The Multidimensional Cube option of Analysis Services has handled many-to-many relationships with ease for many versions before 2016. The Tabular had a work around using DAX formulas until the release of SQL Server 2016. There are still some limitations to many-to many in Tabular but of course, there are some “tricks” to overcome the limitations. But, the many-to-many relationship will be in businesses data for many years to come. A solution has to be provided when it comes to Analysis Service databases.
Before going to the development and support of many-to-many in Analysis Services, the ETL of a reporting application has to format the data in tables conducive to supporting this option. This might be referred to as a bridge table. The data in the transaction table is “bridged” to the many possible supporting categories. The Adventure Works DW data provides a great example with many Sales Reasons related to many Internet Sales Line Items.
Figure 1 shows an example of the design of these tables.
The Edit Relationship in Figure 1 shows in a cube the relationship between 2 tables with multiple columns – SalesOrderNumber (Order Number) and SaleOrderLineNumber (Order Line Number). This bridge table, FactInternetSalesReason, bridges the Sales Reasons from the DimSalesReason dimension table to the FactinternetSales fact table by these 2 columns. The FactInternetSalesReason table can have multiple entries for the same Order Number plus Order Line Number. The example in the table below shows 2 different Sales Order Number with 3 different Sales Reason.
SalesOrderNumber | SalesReasonName |
SO51214 | On Promotion |
SO51214 | Other |
SO51214 | Price |
SO51298 | On Promotion |
SO51298 | Other |
SO51298 | Price |
Figure 2 shows the Analyze in Excel when there is no relationship between Sales Reason and Internet Sales for the cube. This is the same output initially received with Tabular as well. Many-to-many relationships are not automatically assigned with building a cube or tabular model through the wizards. There is more work to be done after the wizard completes. The Sales Count and Sale Amount measures are summed on all rows rather than the Sales Reason slicer used in Figure 2.
The relationship is not a regular relationship for the Dimension Relationship in the Cube. But before setting the relationship, the Sales Reason (DimSalesReason table) and Fact Internet Sales (FactInternetSales table) dimensions need to be created plus a Measure Group for fact table FactInternetSalesReason.
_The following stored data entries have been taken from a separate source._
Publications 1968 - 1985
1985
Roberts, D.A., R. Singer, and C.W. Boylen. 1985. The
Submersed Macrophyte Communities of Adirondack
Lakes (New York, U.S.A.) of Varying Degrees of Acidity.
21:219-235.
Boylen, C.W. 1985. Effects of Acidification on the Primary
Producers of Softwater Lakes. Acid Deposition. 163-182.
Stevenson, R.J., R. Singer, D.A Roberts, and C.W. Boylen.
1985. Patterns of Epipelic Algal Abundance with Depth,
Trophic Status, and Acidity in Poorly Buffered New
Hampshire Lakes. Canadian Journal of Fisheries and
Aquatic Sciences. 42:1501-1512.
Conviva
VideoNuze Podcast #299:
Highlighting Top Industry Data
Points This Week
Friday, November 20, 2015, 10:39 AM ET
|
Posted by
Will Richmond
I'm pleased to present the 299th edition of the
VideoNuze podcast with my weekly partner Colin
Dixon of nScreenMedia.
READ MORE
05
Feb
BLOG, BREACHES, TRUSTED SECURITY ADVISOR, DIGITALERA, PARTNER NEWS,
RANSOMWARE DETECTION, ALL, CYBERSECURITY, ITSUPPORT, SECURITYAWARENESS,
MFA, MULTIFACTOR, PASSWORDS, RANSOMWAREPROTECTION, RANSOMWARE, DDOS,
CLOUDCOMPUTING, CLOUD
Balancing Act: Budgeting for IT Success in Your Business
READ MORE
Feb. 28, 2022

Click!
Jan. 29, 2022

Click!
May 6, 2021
The measure can be a count of rows and hidden through the Visible property of the measure. Once these are created, the many-to-many relationship can be created in the Cube Dimension Relationship between the Sales Reason Dimension and Internet Sales Measure group like in Figure 3.
Below the Sales Reason relationship to Internet Sales measure group is a Fact Relationship between Fact Internet Sales dimension and Internet Sales measure group. Fact tables can be dimensions in Analysis Service and contain attributes like PO Number or Freight Company. It can also be created for this relationship and made Visible = False in the cube. The Sales Reason and Fact Internet Sales dimensions are related to new measure group by regular relationships.
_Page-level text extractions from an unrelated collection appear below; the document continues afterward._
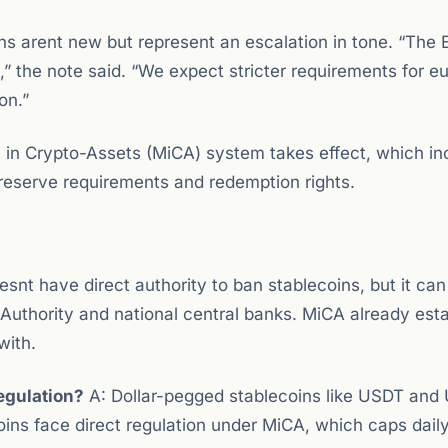
s arent new but represent an escalation in tone. “The 
ty,” the note said. “We expect stricter requirements for e
on.”
s
in Crypto-Assets (MiCA) system takes effect, which in
g reserve requirements and redemption rights.
nt have direct authority to ban stablecoins, but it can
Authority and national central banks. MiCA already est
with.
egulation?
A: Dollar-pegged stablecoins like USDT an
ins face direct regulation under MiCA, which caps dail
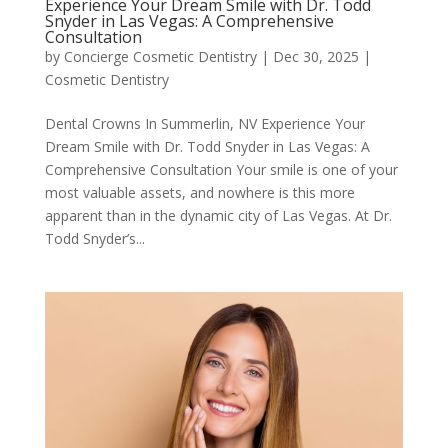
Experience Your Dream Smile with Dr. Todd
Snyder in Las Vegas: A Comprehensive
Consultation
by
Concierge Cosmetic Dentistry
|
Dec 30, 2025
|
Cosmetic Dentistry
Dental Crowns In Summerlin, NV Experience Your
Dream Smile with Dr. Todd Snyder in Las Vegas: A
Comprehensive Consultation Your smile is one of your
most valuable assets, and nowhere is this more
apparent than in the dynamic city of Las Vegas. At Dr.
Todd Snyder’s...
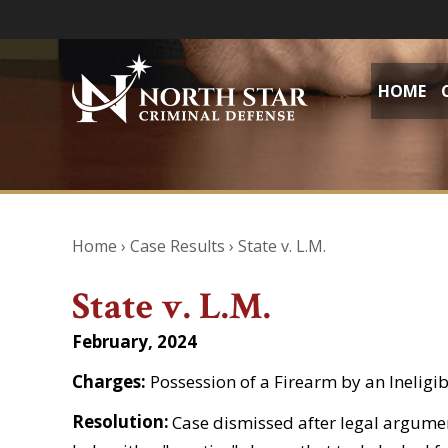
HOME
Home
›
Case Results
›
State v. L.M.
State v. L.M.
February, 2024
Charges:
Possession of a Firearm by an Inelig
Resolution:
Case dismissed after legal argument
Figure 4 now shows correct counts and dollar amounts while Analyzing in Excel. The Sales Amount total as Grand Total is the correct total of all sales filtered. But the Sum of the Sales Reason totals in the pivot table will be more than the grand total because of sales having multiple sales reasons. Training end users about this variation are important.
The Tabular Model of Analysis Services uses a new feature in SQL Server 2016 called bi-directional filtering. Bi-directional filtering is used for many-to-many. The creation of bi-directional filtering is for filtering through one table, say a fact table, to an aggregation in a dimension table. Some might go activate this on every relationship, but Microsoft warns not to do this. Just implement where needed.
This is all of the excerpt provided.